Listed entries Start Marker
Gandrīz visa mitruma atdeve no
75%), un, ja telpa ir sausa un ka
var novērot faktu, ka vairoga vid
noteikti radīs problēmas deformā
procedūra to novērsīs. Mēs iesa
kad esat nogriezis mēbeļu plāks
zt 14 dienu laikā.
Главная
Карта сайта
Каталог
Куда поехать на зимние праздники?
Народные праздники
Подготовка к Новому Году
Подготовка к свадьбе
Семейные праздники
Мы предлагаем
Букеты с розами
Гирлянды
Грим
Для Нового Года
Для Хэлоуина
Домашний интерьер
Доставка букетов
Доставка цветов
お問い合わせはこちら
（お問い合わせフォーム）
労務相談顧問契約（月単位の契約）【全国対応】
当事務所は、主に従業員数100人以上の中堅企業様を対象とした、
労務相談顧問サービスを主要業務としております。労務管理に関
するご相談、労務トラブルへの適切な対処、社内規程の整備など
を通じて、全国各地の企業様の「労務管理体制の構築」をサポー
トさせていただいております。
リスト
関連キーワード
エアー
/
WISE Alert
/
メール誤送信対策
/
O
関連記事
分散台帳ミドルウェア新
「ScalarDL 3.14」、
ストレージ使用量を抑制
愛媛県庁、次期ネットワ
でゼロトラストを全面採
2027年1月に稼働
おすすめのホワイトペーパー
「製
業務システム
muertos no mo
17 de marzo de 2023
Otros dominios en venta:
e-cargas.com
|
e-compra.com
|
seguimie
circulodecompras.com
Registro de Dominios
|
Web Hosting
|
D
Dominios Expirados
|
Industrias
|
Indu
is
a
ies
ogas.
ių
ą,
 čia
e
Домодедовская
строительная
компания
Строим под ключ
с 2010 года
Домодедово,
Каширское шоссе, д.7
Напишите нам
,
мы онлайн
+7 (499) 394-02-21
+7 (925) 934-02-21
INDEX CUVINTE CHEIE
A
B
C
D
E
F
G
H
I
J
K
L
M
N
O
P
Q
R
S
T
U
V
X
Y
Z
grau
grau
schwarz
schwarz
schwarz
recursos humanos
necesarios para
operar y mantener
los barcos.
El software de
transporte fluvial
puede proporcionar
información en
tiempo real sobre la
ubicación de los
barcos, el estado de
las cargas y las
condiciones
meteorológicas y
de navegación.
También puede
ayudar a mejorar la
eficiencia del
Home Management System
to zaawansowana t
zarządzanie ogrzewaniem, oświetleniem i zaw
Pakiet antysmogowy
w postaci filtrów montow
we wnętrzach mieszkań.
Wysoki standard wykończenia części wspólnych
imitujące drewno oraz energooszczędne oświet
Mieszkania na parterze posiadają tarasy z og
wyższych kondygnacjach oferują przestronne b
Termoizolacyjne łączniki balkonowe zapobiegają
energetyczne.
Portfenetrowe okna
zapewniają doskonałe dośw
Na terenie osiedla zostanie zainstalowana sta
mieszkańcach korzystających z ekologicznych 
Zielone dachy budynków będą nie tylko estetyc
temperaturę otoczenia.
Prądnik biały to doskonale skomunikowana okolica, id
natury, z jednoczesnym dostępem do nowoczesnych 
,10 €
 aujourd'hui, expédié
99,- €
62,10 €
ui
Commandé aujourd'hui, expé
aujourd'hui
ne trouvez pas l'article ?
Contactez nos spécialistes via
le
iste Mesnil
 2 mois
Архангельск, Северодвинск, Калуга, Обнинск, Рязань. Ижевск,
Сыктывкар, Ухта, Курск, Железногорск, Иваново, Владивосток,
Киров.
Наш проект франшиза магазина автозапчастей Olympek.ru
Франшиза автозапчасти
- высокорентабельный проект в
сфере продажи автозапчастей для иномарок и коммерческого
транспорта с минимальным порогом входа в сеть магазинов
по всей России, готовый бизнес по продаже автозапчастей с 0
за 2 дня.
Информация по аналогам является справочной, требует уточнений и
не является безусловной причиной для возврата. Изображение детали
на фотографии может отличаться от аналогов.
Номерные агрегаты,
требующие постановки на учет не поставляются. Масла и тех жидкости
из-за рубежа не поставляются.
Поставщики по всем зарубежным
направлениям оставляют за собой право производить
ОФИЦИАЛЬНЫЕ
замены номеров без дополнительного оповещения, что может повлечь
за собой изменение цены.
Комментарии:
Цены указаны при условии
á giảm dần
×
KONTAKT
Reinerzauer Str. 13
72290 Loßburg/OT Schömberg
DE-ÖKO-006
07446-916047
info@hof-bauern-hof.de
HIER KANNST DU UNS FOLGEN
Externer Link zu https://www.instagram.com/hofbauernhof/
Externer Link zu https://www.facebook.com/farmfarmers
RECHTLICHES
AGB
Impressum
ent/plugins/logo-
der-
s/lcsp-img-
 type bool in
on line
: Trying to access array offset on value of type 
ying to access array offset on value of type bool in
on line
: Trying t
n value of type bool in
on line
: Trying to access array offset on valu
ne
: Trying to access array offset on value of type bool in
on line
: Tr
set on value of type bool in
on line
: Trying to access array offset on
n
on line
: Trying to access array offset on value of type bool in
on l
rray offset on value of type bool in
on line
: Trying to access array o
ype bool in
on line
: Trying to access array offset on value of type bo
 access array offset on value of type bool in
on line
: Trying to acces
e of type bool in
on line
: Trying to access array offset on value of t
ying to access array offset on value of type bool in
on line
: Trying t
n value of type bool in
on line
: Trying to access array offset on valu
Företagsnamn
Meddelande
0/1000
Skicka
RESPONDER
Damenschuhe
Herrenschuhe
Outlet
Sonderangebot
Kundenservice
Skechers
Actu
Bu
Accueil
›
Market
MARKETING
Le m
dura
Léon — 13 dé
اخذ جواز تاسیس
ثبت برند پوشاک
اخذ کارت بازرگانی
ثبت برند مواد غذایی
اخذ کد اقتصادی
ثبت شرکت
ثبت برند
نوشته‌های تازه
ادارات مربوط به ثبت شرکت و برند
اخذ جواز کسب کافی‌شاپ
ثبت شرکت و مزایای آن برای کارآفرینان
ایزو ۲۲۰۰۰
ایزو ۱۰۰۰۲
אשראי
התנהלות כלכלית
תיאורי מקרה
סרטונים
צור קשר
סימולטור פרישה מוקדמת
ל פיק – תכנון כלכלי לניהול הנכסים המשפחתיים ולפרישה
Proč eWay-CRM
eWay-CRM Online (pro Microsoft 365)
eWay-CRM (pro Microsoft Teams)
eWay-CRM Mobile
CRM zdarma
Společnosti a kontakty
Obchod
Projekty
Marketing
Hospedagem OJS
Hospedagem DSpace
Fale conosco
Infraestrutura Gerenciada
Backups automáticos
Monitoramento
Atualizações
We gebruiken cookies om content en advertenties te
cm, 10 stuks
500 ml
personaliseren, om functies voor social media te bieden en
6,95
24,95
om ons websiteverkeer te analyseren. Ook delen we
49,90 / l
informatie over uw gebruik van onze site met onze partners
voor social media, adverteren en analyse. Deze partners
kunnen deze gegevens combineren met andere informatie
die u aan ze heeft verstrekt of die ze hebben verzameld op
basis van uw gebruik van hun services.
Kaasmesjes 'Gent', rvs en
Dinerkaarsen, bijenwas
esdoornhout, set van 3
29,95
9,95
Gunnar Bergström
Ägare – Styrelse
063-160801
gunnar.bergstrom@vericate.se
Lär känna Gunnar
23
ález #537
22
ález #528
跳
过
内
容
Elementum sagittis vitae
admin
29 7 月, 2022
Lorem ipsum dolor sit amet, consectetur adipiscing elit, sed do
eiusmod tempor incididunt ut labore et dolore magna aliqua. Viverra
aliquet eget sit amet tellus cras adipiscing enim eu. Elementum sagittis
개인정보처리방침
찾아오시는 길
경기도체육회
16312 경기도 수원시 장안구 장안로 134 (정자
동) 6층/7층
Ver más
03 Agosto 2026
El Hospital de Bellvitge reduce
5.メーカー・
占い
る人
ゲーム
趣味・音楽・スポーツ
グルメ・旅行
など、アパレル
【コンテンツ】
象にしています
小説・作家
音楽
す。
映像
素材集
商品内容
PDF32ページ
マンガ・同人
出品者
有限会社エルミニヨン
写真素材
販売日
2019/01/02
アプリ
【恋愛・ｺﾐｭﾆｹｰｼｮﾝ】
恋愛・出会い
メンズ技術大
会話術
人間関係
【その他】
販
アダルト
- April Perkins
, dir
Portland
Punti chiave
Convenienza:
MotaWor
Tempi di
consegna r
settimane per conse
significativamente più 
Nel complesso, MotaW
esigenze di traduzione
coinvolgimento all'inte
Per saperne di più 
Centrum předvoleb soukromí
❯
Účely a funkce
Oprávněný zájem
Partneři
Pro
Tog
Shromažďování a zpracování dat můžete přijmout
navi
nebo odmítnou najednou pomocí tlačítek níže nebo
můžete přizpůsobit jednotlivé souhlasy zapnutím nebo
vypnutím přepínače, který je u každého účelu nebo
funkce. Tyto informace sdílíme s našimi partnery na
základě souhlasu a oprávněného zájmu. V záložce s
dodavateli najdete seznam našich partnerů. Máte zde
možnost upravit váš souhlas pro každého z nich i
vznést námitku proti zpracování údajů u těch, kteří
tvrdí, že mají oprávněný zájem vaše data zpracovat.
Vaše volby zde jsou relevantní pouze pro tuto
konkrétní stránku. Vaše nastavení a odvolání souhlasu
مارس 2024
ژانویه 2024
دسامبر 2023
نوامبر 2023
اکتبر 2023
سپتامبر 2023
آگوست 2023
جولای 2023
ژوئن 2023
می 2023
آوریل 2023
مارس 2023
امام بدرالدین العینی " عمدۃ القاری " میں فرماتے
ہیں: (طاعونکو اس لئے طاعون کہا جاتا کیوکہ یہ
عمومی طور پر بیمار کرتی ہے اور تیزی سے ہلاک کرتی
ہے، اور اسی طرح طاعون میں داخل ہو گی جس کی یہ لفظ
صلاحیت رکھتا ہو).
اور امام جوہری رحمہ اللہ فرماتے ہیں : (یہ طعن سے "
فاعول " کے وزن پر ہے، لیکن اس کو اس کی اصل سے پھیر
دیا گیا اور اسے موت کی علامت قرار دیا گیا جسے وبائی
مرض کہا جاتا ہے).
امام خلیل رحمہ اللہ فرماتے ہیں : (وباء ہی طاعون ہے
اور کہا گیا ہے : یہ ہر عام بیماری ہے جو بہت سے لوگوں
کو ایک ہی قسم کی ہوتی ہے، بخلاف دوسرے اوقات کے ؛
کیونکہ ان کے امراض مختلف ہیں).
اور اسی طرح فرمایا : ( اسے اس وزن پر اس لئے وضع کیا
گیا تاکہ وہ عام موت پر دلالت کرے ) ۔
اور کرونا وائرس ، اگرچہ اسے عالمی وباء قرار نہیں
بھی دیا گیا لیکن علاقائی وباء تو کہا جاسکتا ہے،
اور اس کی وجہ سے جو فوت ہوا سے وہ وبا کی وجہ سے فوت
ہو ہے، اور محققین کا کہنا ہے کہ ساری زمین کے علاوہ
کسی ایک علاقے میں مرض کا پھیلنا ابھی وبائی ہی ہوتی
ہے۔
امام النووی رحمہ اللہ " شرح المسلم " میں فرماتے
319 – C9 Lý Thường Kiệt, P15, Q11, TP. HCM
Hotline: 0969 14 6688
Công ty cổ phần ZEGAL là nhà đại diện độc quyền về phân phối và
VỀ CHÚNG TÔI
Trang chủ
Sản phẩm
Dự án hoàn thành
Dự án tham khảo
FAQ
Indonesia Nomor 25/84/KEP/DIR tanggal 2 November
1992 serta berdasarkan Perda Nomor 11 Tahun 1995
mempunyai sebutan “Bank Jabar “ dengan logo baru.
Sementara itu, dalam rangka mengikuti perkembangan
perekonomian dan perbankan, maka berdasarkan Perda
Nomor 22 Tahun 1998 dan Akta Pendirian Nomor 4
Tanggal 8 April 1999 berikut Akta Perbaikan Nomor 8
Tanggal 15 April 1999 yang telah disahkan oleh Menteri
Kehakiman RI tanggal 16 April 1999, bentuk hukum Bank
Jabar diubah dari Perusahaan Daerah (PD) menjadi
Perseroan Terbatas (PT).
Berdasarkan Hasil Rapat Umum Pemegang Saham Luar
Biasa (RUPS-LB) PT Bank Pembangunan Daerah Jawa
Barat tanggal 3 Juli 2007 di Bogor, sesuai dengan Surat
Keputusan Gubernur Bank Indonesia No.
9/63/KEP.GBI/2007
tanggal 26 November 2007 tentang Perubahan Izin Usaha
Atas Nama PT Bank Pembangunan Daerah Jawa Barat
Listed entries End Marker
What is expected. If a line comes after the one that contains "Семейные праздники", leave it out; return every line of the entries up to that point exactly, starting with the first, with that line included.

Output below.
Gandrīz visa mitruma atdeve no
75%), un, ja telpa ir sausa un ka
var novērot faktu, ka vairoga vid
noteikti radīs problēmas deformā
procedūra to novērsīs. Mēs iesa
kad esat nogriezis mēbeļu plāks
zt 14 dienu laikā.
Главная
Карта сайта
Каталог
Куда поехать на зимние праздники?
Народные праздники
Подготовка к Новому Году
Подготовка к свадьбе
Семейные праздники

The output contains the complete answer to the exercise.